Operating margin for FY‑26 held at around 21%, with Q4 at 20.9%, signalling robust profitability despite mixed demand. Margin levers include an ongoing efficiency and margin‑expansion program that has already delivered about 50 basis points of improvement, with FY‑27 operating margin guided at a healthy 20%–22% range.

Margin Puts and Takes, Including M&A Costs

Infosys detailed FY‑26 margin headwinds such as a 50 basis‑point drag from acquisition‑related amortization and about 20 basis points of compensation pressure, offset by around 40 basis points of currency tailwind and 30 basis points from Maximus performance. Looking ahead, the company expects acquisition‑linked amortization and integration expenses to weigh further, potentially adding roughly 60–70 basis points of margin pressure.

Hiring and Talent Investment

Despite softer volumes in the latest quarter, Infosys continued to invest in its talent bench, hiring more than 20,000 fresh graduates in FY‑26. The firm plans to at least match that intake in FY‑27 and reports that over 90% of employees have been upskilled on AI platforms, supporting its push into AI‑led transformation work.

Headcount Dynamics and Utilization

Total headcount fell by about 8,000 sequentially in Q4, a move management linked to softer volumes and lower utilization rather than structural downsizing. On a year‑on‑year basis, however, headcount was still up by roughly 5,000 employees, suggesting the company is managing capacity against demand while keeping long‑term growth capacity intact.

Geography and Industry Strengths

Europe emerged as a key growth engine, aided by multiple large and mega deals that are ramping through the region. Management also pointed to expected acceleration in financial services and in energy, utilities and resources, along with strong pockets of demand in markets like Japan and the Nordics.

Moderated FY27 Revenue Guidance

The most cautious note came from FY‑27 revenue guidance of just 1.5%–3.5% year‑on‑year in constant currency, a step down from recent trends. Infosys attributed this to competitive intensity, AI‑driven productivity gains that can compress pricing and conservative assumptions around the timing of deal ramp‑ups and regulatory clearance for acquisitions.

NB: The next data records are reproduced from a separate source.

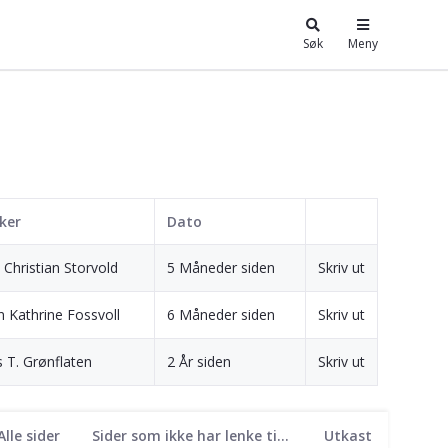
Søk
Meny
ker
Dato
 Christian Storvold
5 Måneder siden
Skriv ut
en Kathrine Fossvoll
6 Måneder siden
Skriv ut
s T. Grønflaten
2 År siden
Skriv ut
Alle sider
Sider som ikke har lenke til seg
Utkast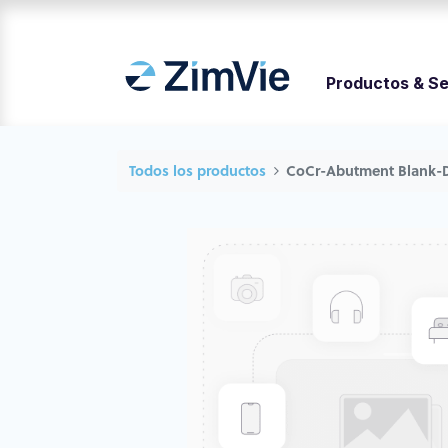
Productos & Se
Todos los productos
CoCr-Abutment Blank-D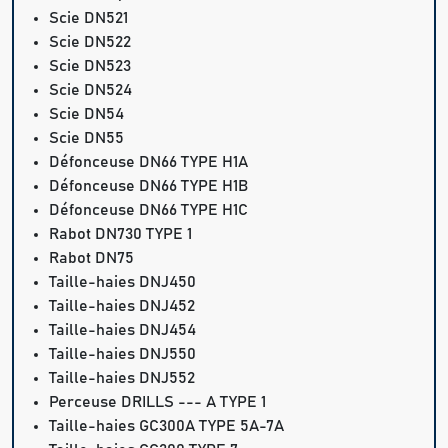
Scie DN521
Scie DN522
Scie DN523
Scie DN524
Scie DN54
Scie DN55
Défonceuse DN66 TYPE H1A
Défonceuse DN66 TYPE H1B
Défonceuse DN66 TYPE H1C
Rabot DN730 TYPE 1
Rabot DN75
Taille-haies DNJ450
Taille-haies DNJ452
Taille-haies DNJ454
Taille-haies DNJ550
Taille-haies DNJ552
Perceuse DRILLS --- A TYPE 1
Taille-haies GC300A TYPE 5A-7A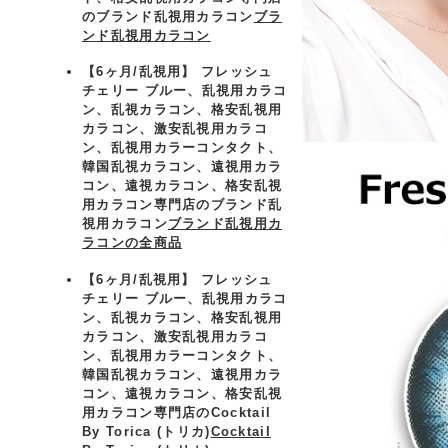
のブランド乱視用カラコン
ブラ
ンド乱視用カラコン
【6ヶ月/乱視用】 フレッシュ
チェリー ブルー、乱視用カラコ
ン、乱視カラコン、格安乱視用
カラコン、激安乱視用カラコ
ン、乱視用カラーコンタクト、
韓国乱視カラコン、遠視用カラ
コン、遠視カラコン、格安乱視
用カラコン専門店のブランド乱
視用カラコン
ブランド乱視用カ
ラコンの全商品
【6ヶ月/乱視用】 フレッシュ
チェリー ブルー、乱視用カラコ
ン、乱視カラコン、格安乱視用
カラコン、激安乱視用カラコ
ン、乱視用カラーコンタクト、
韓国乱視カラコン、遠視用カラ
コン、遠視カラコン、格安乱視
用カラコン専門店のCocktail
By Torica (トリカ)
Cocktail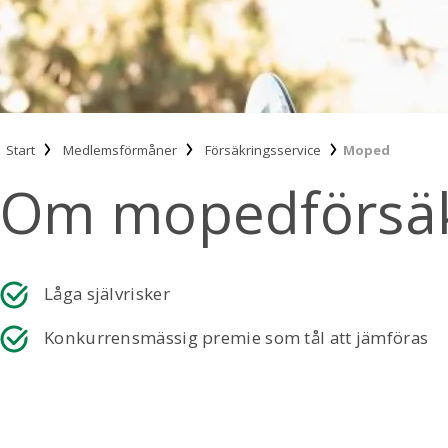
Start
Medlemsförmåner
Försäkringsservice
Moped
Om mopedförsäk
Låga självrisker
Konkurrensmässig premie som tål att jämföras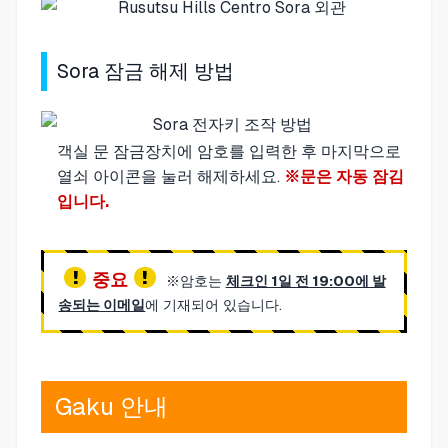
Sora 잠금 해제 방법
객실 문 잠금장치에 암호를 입력한 후 마지막으로
열쇠 아이콘을 눌러 해제하세요.
※문은 자동 잠김
입니다.
중요
※암호는
체크인 1일 전 19:00에 발
송되는 이메일
에 기재되어 있습니다.
Gaku 안내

AI-Related Deflation and Competitive Intensity

Executives were explicit that AI‑led productivity is reducing the amount clients are willing to pay for some repeatable or automation‑prone work, notably in parts of tech services and BPM. This AI‑related deflation, combined with heightened competition, is pushing clients to focus heavily on cost savings and productivity, challenging traditional pricing models.

Acquisition and Regulatory Delays

Of the announced portfolio of deals, only the Stratus acquisition in insurance has closed and is reflected in guidance, contributing roughly 25 basis points to growth. Other deals, including Optimum and an Australian joint venture, remain stuck in regulatory processes and are therefore excluded from the near‑term outlook, delaying both revenue and synergy realization.

Industry- and Client-Specific Headwinds

Management flagged manufacturing, and especially the European automotive segment, as a soft spot with ongoing demand challenges. They also acknowledged the wind‑down of a major client relationship, already baked into guidance, which has added pressure on revenues and contributed to weakness in parts of the portfolio.

Forward-Looking Guidance and AI Opportunity

Looking ahead, Infosys is aiming to sustain operating margins within a 20%–22% band even as it absorbs added acquisition and integration costs and navigates pricing pressure. Management continues to view AI as a $300–$400 billion market opportunity by 2030 and is positioning its platforms, partnerships and talent investments to capture a material share as large‑deal pipelines translate into revenue.

Infosys’ earnings call painted a picture of a company leaning into AI and large‑deal execution while bracing for a tougher near term marked by muted growth and margin headwinds. For investors, the key watchpoints will be how quickly large deals convert to revenue, whether AI can offset pricing pressure and how effectively the company sustains its margin discipline through FY‑27 and beyond.